Según un análisis del Centro para Estudios Migratorios (CMS), unos 5,5 millones de menores nacidos en EE UU vivían en 2022 con al menos un progenitor indocumentado, y 1,8 millones tenía a ambos padres sin estatus legal. Estos días, cuando salen rumbo al trabajo, millones de padres no saben si volverán a verlos.

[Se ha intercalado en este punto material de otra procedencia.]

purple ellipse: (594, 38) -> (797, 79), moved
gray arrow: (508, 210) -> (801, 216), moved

Algunos vecinos han instalado cámaras en la puerta. Otros, cuenta Araceli, también residente de Queens, están liquidando sus cosas para volverse a México. No se arriesgan a firmar la «autodeportación», que el Ejecutiva incentiva con mil dólares y billete de avión. «¿Quién se va a fiar de ellos? La gente prefiere comprarse su carrito, llenarlo de cosas e irse en él», reflexiona. El 14% de los deportados este año proceden del país azteca, según el Departamento de Seguridad Doméstica y el Gobierno de Claudia Sheinbaum.

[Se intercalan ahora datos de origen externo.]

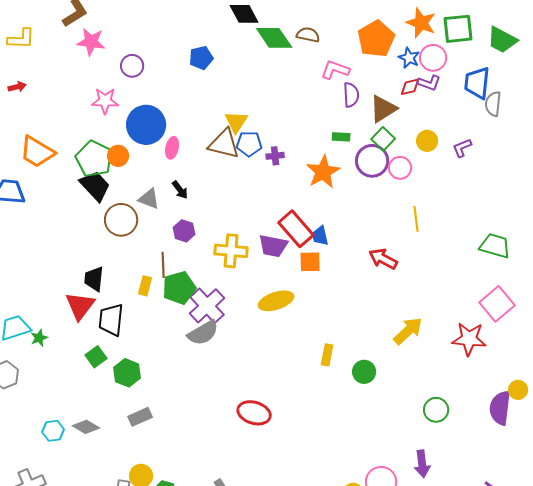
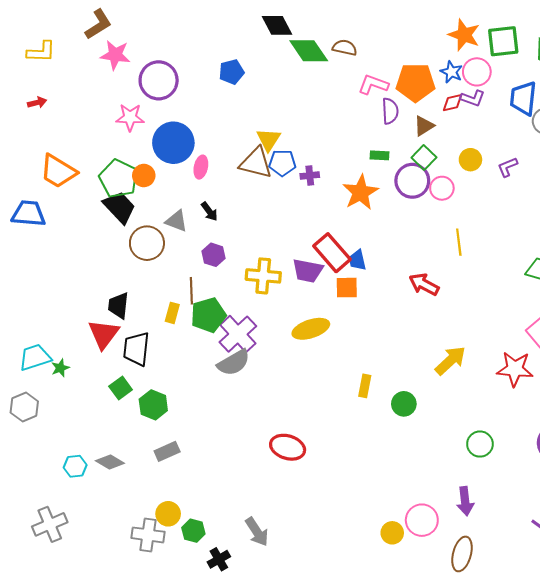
orange pentagon: (376, 39) -> (415, 82), moved, turned 30
purple circle: (132, 66) -> (159, 80), size x1.6
brown triangle: (383, 109) -> (424, 126), size x0.7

En California, donde las madres han dejado de acompañar a sus hijos al colegio por temor a encontrarse con furgonetas de ICE, el obispo de San Bernardino Alberto Rojas ha tomado la inusual medida de exentar a sus feligreses de la misa de domingo. «Quiero que nuestra comunidad de inmigrantes sepa que la Iglesia está con ellos y camina con ellos en estos momentos difíciles», escribió a su diócesis de 1,2 millones de feligreses. En el Paso (Texas), los albergues para mujeres víctimas de violencia doméstica han visto caer la asistencia un 25%, dijo al diario 'USA Today' la directora de uno de ellos que, como la mayoría en tiempos de Trump, evita dar su nombre.
Una de las primeras órdenes ejecutivas de Trump fue acabar con la santidad de iglesias, colegios y hospitales. Su gobierno ha roto también con la tradición de no cruzar datos fiscales, lo que durante décadas incentivó a los inmigrantes a pagar impuestos incluso con números falsos.

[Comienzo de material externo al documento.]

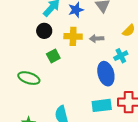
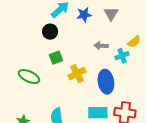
yellow cross: (73, 36) -> (77, 74), moved, turned -36
cyan cross: (121, 56) -> (122, 56), moved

Si Vanesa no se plantea aún marcharse a su país es porque está en tratamiento de cáncer de pecho y necesita varias operaciones regenerativas. «Lo que más miedo me da es que nos quiten Medicaid», confiesa. Horas después, Associated Press publicó que el Departamento de Salud ha entregado a ICE los datos personales de los 79 millones de usuarios de ese seguro de beneficencia que le ha salvado la vida, incluyendo direcciones y etnicidad, «para poder rastrear a quienes no vivan legalmente en EE UU», dice el acuerdo filtrado por la agencia. El círculo se estrecha.